_Exercise aim_: Would you copy each line of the data below that has "than"?

Extracted page text data
□ □ □

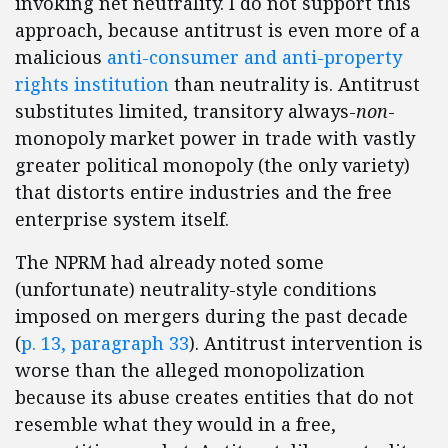
invoking net neutrality. I do not support this
approach, because antitrust is even more of a
malicious
anti-consumer and anti-property
rights institution
than neutrality is. Antitrust
substitutes limited, transitory always-
non
-
monopoly market power in trade with vastly
greater political monopoly (the only variety)
that distorts entire industries and the free
enterprise system itself.
The NPRM had already noted some
(unfortunate) neutrality-style conditions
imposed on mergers during the past decade
(
p. 13, paragraph 33
). Antitrust intervention is
worse than the alleged monopolization
because its abuse creates entities that do not
resemble what they would in a free,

□ □ □

_Output_:
than neutrality is. Antitrust
worse than the alleged monopolization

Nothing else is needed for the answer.